Anecdotally, the most common misconduct for which Minnesota lawyers are discplined by the state bar are: (1) mishandling (sometimes better known as stealing) client property (often in the form of money) or (2) badly screwing up in doing one’s job (i.e., going on a drunken bender for weeks, missing critical deadlines, and harming (or destroying) clients’ cases).
We can all agree that it is appropriate for the Minnesota state bar to police its members and hold them to standards so that this kind of conduct is condemned. The lawyers who do it should be publicly identified for the integrity and proper functioning of our legal system.
But if a Minnesota lawyer engages in some lewd criminal conduct unrelated to his legal practice (for which he is criminally charged and pled guilty) should this also be grounds for attorney discipline?
My first reaction on hearing of the disciplinary proceedings against prominent Twin Cities attorney Clark Griffith was, “No.” Enough is enough, I thought. The man’s suffered and been widely reviled for his wrong-doing. What’s the point? He was not practicing law when he essentially sexually attacked a young woman. It’s not as if he attacked a client, where, obviously, the bar would have an interest. Isn’t this just “piling on”?
On further reflection and also after conferring with others with different perspectives (that is, women), I reverse myself. The Minnesota State Bar often does and should discipline lawyers for such conduct above and beyond the criminal system. The conduct should be shared for all to see and the discipline by the state bar should be public.
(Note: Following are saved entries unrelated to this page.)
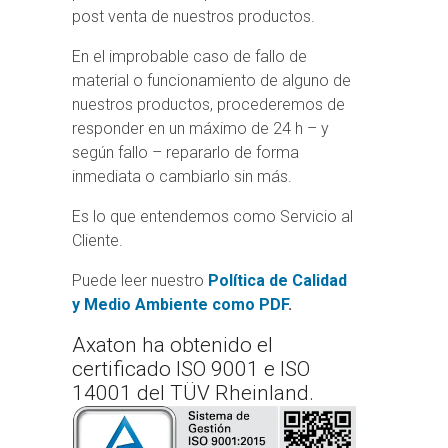
post venta de nuestros productos.
En el improbable caso de fallo de
material o funcionamiento de alguno de
nuestros productos, procederemos de
responder en un máximo de 24 h – y
según fallo – repararlo de forma
inmediata o cambiarlo sin más.
Es lo que entendemos como Servicio al
Cliente.
Puede leer nuestro
Política de Calidad
y Medio Ambiente como PDF
.
Axaton ha obtenido el
certificado ISO 9001 e ISO
14001 del TÜV Rheinland.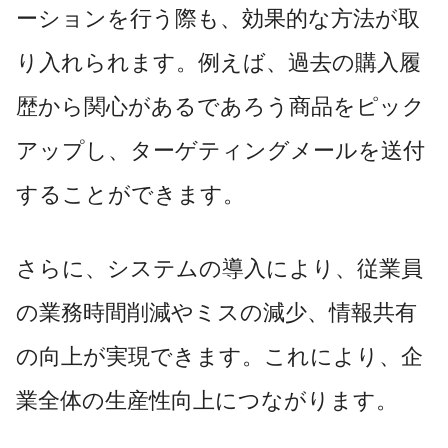
ーションを行う際も、効果的な方法が取
り入れられます。例えば、過去の購入履
歴から関心があるであろう商品をピック
アップし、ターゲティングメールを送付
することができます。
さらに、システムの導入により、従業員
の業務時間削減やミスの減少、情報共有
の向上が実現できます。これにより、企
業全体の生産性向上につながります。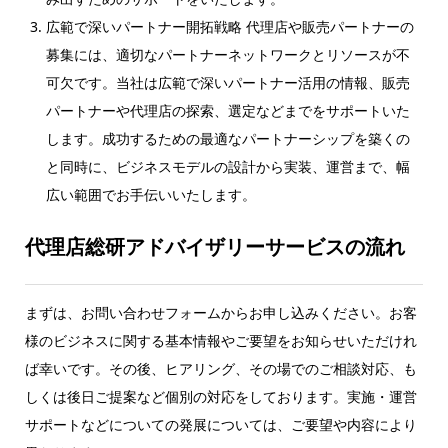
広範で深いパートナー開拓戦略 代理店や販売パートナーの
募集には、適切なパートナーネットワークとリソースが不
可欠です。当社は広範で深いパートナー活用の情報、販売
パートナーや代理店の探索、選定などまでをサポートいた
します。成功するための最適なパートナーシップを築くの
と同時に、ビジネスモデルの設計から実装、運営まで、幅
広い範囲でお手伝いいたします。
代理店総研
アドバイザリーサービスの流れ
まずは、お問い合わせフォームからお申し込みください。お客
様のビジネスに関する基本情報やご要望をお知らせいただけれ
ば幸いです。その後、ヒアリング、その場でのご相談対応、も
しくは後日ご提案など個別の対応をしております。実施・運営
サポートなどについての発展については、ご要望や内容により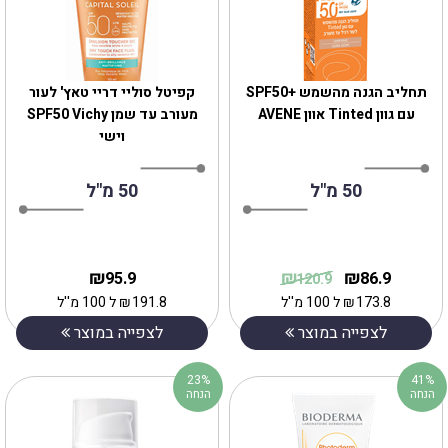
תחליב הגנה מהשמש +SPF50
קפיטל סוליי דריי טאץ' לעור
עם גוון Tinted אוון AVENE
מעורב עד שמן SPF50 Vichy
וישי
50 מ"ל
50 מ"ל
₪
₪
₪
95.9
86.9
120.9
173.8
₪
ל 100 מ''ל
191.8
₪
ל 100 מ''ל
לצפייה במוצר
לצפייה במוצר
23%
41%
הנחה
הנחה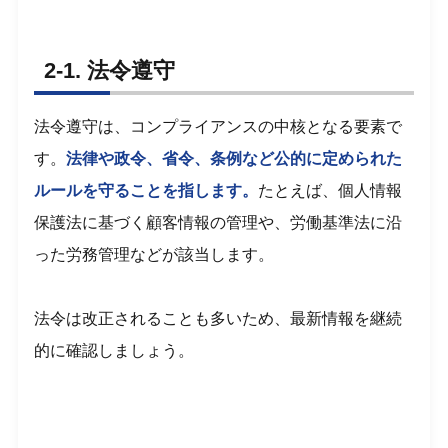
2-1. 法令遵守
法令遵守は、コンプライアンスの中核となる要素で
す。
法律や政令、省令、条例など公的に定められた
ルールを守ることを指します。
たとえば、個人情報
保護法に基づく顧客情報の管理や、労働基準法に沿
った労務管理などが該当します。
法令は改正されることも多いため、最新情報を継続
的に確認しましょう。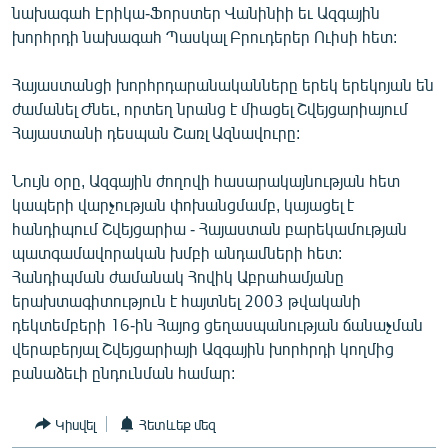
նախագահ Էրիկա-Ֆորստեր Վանինիի եւ Ազգային
ՄԻՋԱԶԳԱՅԻՆ
խորհրդի նախագահ Պասկալ Բրուդերեր Ուիսի հետ:
ՄՇԱԿՈՒՅԹ
Հայաստանցի խորհրդարանականները երեկ երեկոյան են
ՍՊՈՐՏ
ժամանել Ժնեւ, որտեղ նրանց է միացել Շվեյցարիայում
ՄԵԿՆԱԲԱՆՈՒԹՅՈՒՆ
Հայաստանի դեսպան Շառլ Ազնավուրը:
ՏՏ ԵՒ ԻՆՏԵՐՆԵՏ
Նույն օրը, Ազգային ժողովի հասարակայնության հետ
ԿՈՐՈՆԱՎԻՐՈՒՍ
կապերի վարչության փոխանցմամբ, կայացել է
հանդիպում Շվեյցարիա - Հայաստան բարեկամության
ԱՐԽԻՎ
պատգամավորական խմբի անդամների հետ:
ՏԵՍԱՆՅՈՒԹԵՐ
Հանդիպման ժամանակ Հովիկ Աբրահամյանը
երախտագիտություն է հայտնել 2003 թվականի
ԲԱՆԱՎԵՃ
դեկտեմբերի 16-ին Հայոց ցեղասպանության ճանաչման
ՁԳՏԵԼՈՎ ԼԱՎԱԳՈՒՅՆԻՆ
վերաբերյալ Շվեյցարիայի Ազգային խորհրդի կողմից
բանաձեւի ընդունման համար:
ՓՈԴՔԱՍԹ
Կիսվել
Հետևեք մեզ
Հայերեն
For a while now, Minnesota Litigator has been emphatic about the recent decimation of the legal market in Minnesota and throughout the country. In a nutshell, this simply means that there was an over-supply of lawyers. The demand/supply imbalance has been a traumatic jolt for many, including many good lawyers who cannot find jobs. What better time, then, to thin the herd of those whose conduct actually merits their being put out to pasture?
Furthermore, particularly as the legal profession is belatedly achieving another kind of balance — gender balance — (too slowly but inexorably), it seems appropriate that the state bar should adopt an extreme zero tolerance policy for this kind of misconduct. Decades ago, this kind of misbehavior was seen as some kind of male prerogative or resulting from some immutable inherent characteristic of men that simply had to be tolerated. No longer.
Still further, this was not completely outside the context of the lawyer’s professional life as the incident occurred in the context of his teaching a course to young aspiring lawyers. (Even if it had been a sexual assault outside completely unrelated to any legal activity, however, condemnation by (and possibly expulsion from) the bar is correct.)
Finally, Minnesota citizens generally enjoy a talented and committed pool of lawyers and judges. They enjoy a system that undertakes extremely difficult issues and often at significant personal sacrifice. Lawyers do not always enjoy a broad social esteem and the bar should undertake such measures to help our profession’s image.